Transcript
This transcript was autogenerated. To make changes, submit a PR.
Hello, everyone.
How is it going today?
We are here for the talk on serverless workflow orchestration
on AWS or Amazon Web Services.
As we know it.
Before I begin, let's start with a small introduction about myself.
I am Bharat Vishal Tiwari, currently an SD2 at Amazon.
I have over 12 years of experience in software development industry and
two master's degrees in electrical engineering and computer science
from Arizona State University.
I recently published an article on techtimes.
com on a related topic.
The link is at the bottom of the slide.
So do feel free to take a look when you get a chance.
I am someone who likes to stay updated with the latest tech trends.
talk about microservices, DevOps, machine learning, Gen AI, you name it.
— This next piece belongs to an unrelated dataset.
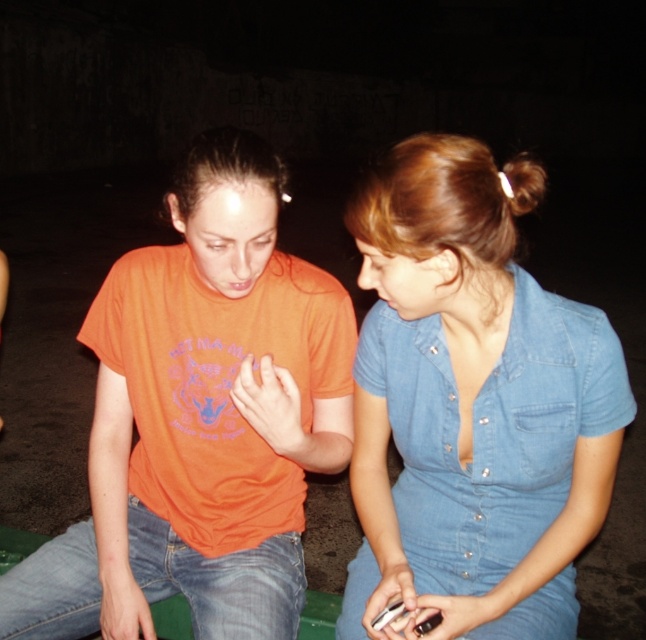 You are a photographer setting up for a group photo. You have two subjects wearing the orange cotton shirt at center and the denim dress at center. To ensure both are visible in the frame, which clothing item should you position closer to the camera?

The orange cotton shirt at center is taller than the denim dress at center, so you should position the orange cotton shirt at center closer to the camera to ensure both are visible in the frame.

You are a photographer trying to capture a candid shot of the two people in the scene. Your camera has a maximum focus range of 12 inches. Can you take a photo that includes both the orange cotton shirt at center and the denim dress at center without moving the camera?

The distance between the orange cotton shirt at center and the denim dress at center is 10.06 inches, which is within the camera focus range of 12 inches. Therefore, you can take a photo that includes both without moving the camera.

You are a photographer trying to capture a closeup shot of the person on the right. You notice two points in the image at coordinates point [251,522] and point [488,550]. Which point should you focus on to ensure the person on the right is in sharp focus?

If you are someone who likes to talk about these subjects, Definitely
feel free to reach out to me and connect to me on LinkedIn.
And I would love to discuss more on these topics with you.
Let's get started with the talk then.
Serverless Workflow Orchestration on Amazon Web Services.
Let's start with a quote, like many other talks.
By orchestrating services, businesses can unlock agility, quickly adapt to
changing customer needs, and deliver.
innovative solutions faster than ever before.
How you say?
I'm sure after this talk, you will be in a position to answer that
question much better than you are now.
So let's start with today's agenda.
We start with looking at some of the concepts about the, and
we break the title word by word and look into it individually.
Then we move on to talking about orchestration in AWS, how it's done and
understand the current services available.
Finally, we conclude the talk with best practices that We should keep in mind
when orchestrating on AWS and these are the things that will help us design a
resilient system and shape the future.
So let's get started with some of the concepts.
So what's serverless workflow orchestration?
Let's break it down word by word and look at what is serverless.
Serverless Serverless is where we build and run applications
without thinking about serverless.
But what is serverless and why do we need it?
Serverless computing is a cloud computing execution model where the cloud provider
dynamically manages all server resources.
What that means is less worry for you.
about how to provision a server and maintain it.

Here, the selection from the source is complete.